All accounts agree, however, in describing the hard lot of these unfortunate exiles. Their ocean voyage was long and stormy with much fatal illness. The sites selected for their settlements were not desirable. The native pine was found unsuited to the production of tar in large quantities. They soon discovered that they would never be able to pay for their maintenance by such unprofitable labor. Moreover, the provisions given them were of inferior quality; and they were forced to furnish men for an expedition against Canada while their women and children were left either to starvation or to practical servitude. In this desperate situation some of the Palatines turned from their fellow Christians to the native savages, and their appeal was not in vain. The Indians gave them permission to settle at Schoharie, and many families removed thither in defiance of the Governor, who was still bent on manufacturing tar and pitch. But the great majority remained in the Hudson valley and eventually built homes on lands which they purchased.

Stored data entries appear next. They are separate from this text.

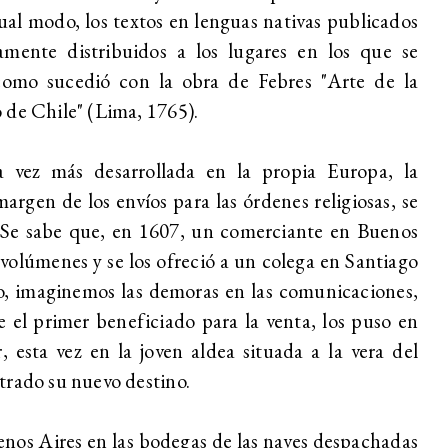
al modo, los textos en lenguas nativas publicados
mente distribuidos a los lugares en los que se
como sucedió con la obra de Febres "Arte de la
 de Chile" (Lima, 1765).
 vez más desarrollada en la propia Europa, la
margen de los envíos para las órdenes religiosas, se
 Se sabe que, en 1607, un comerciante en Buenos
 volúmenes y se los ofreció a un colega en Santiago
o, imaginemos las demoras en las comunicaciones,
e el primer beneficiado para la venta, los puso en
esta vez en la joven aldea situada a la vera del
trado su nuevo destino.
enos Aires en las bodegas de las naves despachadas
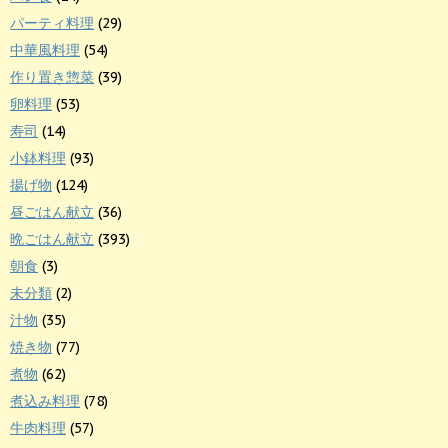
パーティ料理
(29)
中華風料理
(54)
作り置き惣菜
(39)
卵料理
(53)
寿司
(14)
小鉢料理
(93)
揚げ物
(124)
昼ごはん献立
(36)
晩ごはん献立
(393)
朝食
(3)
未分類
(2)
汁物
(35)
焼き物
(77)
煮物
(62)
煮込み料理
(78)
牛肉料理
(57)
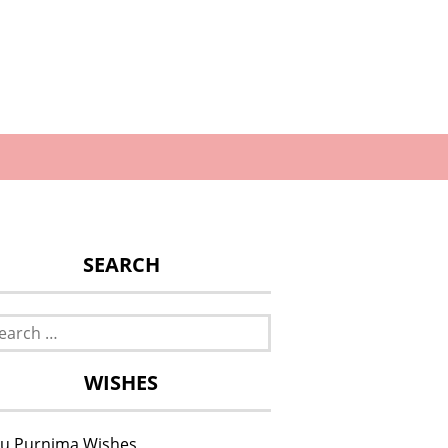
SEARCH
rch
WISHES
u Purnima Wishes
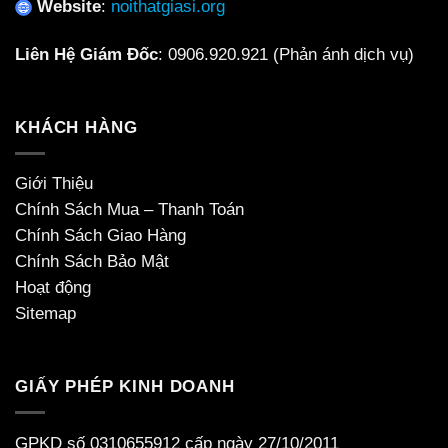
Website
:
noithatgiasi.org
Liên Hệ Giám Đốc
:
0906.920.921
(Phản ánh dịch vụ)
KHÁCH HÀNG
Giới Thiệu
Chính Sách Mua – Thanh Toán
Chính Sách Giao Hàng
Chính Sách Bảo Mật
Hoạt động
Sitemap
GIẤY PHÉP KINH DOANH
GPKD số 0310655912 cấp ngày 27/10/2011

The climate of New York disagreed with Hunter, and his mental depression kept pace with his physical debility. After six years of hopeless effort, he was obliged to admit the failure of his plans to produce naval stores. In 1710 he reported of the locality that it "had the finest air to live upon; but not for me"; again he says that Sancho Panza is a type for him, since that in spite of every effort to do his duty no dog could be worse treated. It is easy to understand that a member of the Pope-Swift-Bolingbroke circle in England should have found the social atmosphere of early New York far from exhilarating; and it is equally easy to comprehend that the pioneers of the New World resented his mismanagement of the campaign of 1711 against Canada and his assertion of the English Government's right to tax the colonists without the consent of the colonial Governments. But perhaps Hunter and the people appreciated each other more than either realized, for when he took leave in 1719 his words were warmly affectionate and his address embodied the exhortation: "May no strife ever happen amongst you but that laudable emulation who shall approve himself the most zealous servant and most dutiful subject of the best of Princes." And in response to this farewell address the colony of New York assured Governor Hunter that he had governed well and wisely, "like a prudent magistrate, like an affectionate parent," and that the good wishes of his countrymen followed him wherever he went.

It would be pleasant to dwell on this picture of mutual confidence and regard, but the rude facts of history hurry us on to quite different scenes. William Burnet, son of the Bishop of Salisbury, continued the policy of his predecessor, it is true, and lived on unusually amicable terms with the Assembly. He identified himself with the interests of the province by marrying the daughter of a prosperous Dutch merchant and by prohibiting the fur trade between Albany and Canada; yet even Burnet clashed with the Assembly on occasion. And when after an interval William Cosby became Governor, the worst abuses of executive power returned, fomenting quarrels which reached a climax in the famous Zenger trial.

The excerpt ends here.